2. At least one of the worlds envisioned by Tagomi, as well as the world described by Amundsen, does not actually appear to be our world. The book is not so much about imagining a dystopian world in contrast to our (presumably better) world, but rather about parallels between the nightmare "primary world" of the novel and our own somewhat less nightmarish but still quite awful world. The capacity to imagine a better world than the one we live in is, in the novel, a key part of being a virtuous person capable of resisting the evil in which we live. It's not so much "how wonderful it is that we live in a world in which the Nazis didn't win" but "whatever evil exists in our world is not inevitable and should be opposed with imagination and compassion." Fundamentally, it's a novel about contingency and free will.
3. In the book, Amundsen is a novelist.
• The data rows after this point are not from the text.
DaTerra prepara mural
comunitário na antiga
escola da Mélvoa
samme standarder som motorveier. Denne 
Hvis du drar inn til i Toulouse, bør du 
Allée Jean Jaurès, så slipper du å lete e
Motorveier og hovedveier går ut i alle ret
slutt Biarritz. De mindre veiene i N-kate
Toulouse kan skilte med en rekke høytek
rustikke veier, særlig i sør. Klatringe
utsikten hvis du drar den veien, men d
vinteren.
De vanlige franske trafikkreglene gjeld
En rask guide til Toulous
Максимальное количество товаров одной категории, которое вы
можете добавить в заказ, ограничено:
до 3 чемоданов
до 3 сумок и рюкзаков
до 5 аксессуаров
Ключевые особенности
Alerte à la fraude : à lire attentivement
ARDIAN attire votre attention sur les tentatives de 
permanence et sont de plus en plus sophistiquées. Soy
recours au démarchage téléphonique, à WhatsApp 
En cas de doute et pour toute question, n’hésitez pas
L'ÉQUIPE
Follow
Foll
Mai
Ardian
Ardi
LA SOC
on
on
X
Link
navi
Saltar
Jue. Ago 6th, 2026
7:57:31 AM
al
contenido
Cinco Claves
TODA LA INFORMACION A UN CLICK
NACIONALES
I see why one might turn the novel into film footage for a TV series, but I'm not sure it works as well. Again, in the book the messages from the "other world" come through visions and imagination, mediated in many cases by the Chinese divination manual the I Ching. The big reveal about Amundsen at the end of the novel is that he actually wrote his alternate-history novel (depicting an Allied victory) by consulting the I Ching for every plot point. Thus, the novel is a kind of divine revelation. It looks as if the series turns this into a more conventional kind of alternate history.
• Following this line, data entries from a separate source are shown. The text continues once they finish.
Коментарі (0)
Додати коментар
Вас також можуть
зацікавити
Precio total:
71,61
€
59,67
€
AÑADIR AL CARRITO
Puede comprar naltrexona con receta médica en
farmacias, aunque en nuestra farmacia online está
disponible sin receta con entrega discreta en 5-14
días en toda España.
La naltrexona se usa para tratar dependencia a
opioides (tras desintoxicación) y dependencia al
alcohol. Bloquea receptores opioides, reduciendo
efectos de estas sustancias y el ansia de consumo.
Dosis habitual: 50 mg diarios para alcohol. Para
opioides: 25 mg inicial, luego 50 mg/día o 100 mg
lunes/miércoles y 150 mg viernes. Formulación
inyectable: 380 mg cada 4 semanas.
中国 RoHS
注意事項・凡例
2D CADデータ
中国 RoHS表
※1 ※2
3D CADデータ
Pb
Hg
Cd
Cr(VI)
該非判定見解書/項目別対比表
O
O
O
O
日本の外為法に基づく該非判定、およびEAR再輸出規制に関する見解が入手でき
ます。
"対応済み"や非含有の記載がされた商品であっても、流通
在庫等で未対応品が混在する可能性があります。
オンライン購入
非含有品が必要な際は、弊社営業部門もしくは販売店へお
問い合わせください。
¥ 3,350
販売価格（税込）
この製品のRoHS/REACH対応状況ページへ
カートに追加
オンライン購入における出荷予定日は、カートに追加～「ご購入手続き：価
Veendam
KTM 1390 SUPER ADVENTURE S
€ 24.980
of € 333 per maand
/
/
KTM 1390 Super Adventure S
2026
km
4. The article says that the Japanese characters are WWII tropes. In the novel, they are somewhat culturally stereotypical, but they read much more like Japanese people as Westerners encounter or imagine them in the modern, post-WWII world. That is to say, there is actually little trace of imperialistic arrogance in them and they behave in conquered America essentially as Japanese tourists do in our world. This is very funny (and, in fact, quite stereotyping), but actually lets the historical WWII Japanese off the hook, I think. The Japanese in High Castle are fairly clearly the "good guys," mostly because the Japanese person we see most of is Tagomi, who is the most virtuous and compassionate character in the novel. So I'd fault the novel for its white-washing of the Japanese record. But, again, in the novel this is partly about challenging our assumptions about good guys and bad guys. Characters in the novel casually refer to the terrible atrocities committed by the Allies, especially the British. In a world in which the Axis won, it is conceivable that the Japanese might have developed into a relatively benign civilization and might have sought to cover over their past atrocities, while of course the atrocities committed by the Allies would not have been excused or covered over as they often have been in our world. If we take the point-of-view characters in Dick's novel to be entirely reliable, then the book gives a very naive picture of the Japanese. But the novel uses a limited third-person point of view (from the perspective of multiple characters) precisely, I think, in order to force us to think through the differences between their perception of the world they live in and the reality, and then to apply that same critical thinking to our own perceptions of our own world.
In summary, I hope to see this series at some point, but I would strongly urge people to read the book, which is one of the greatest sci-fi novels (and probably the single greatest alternate history novel) ever written.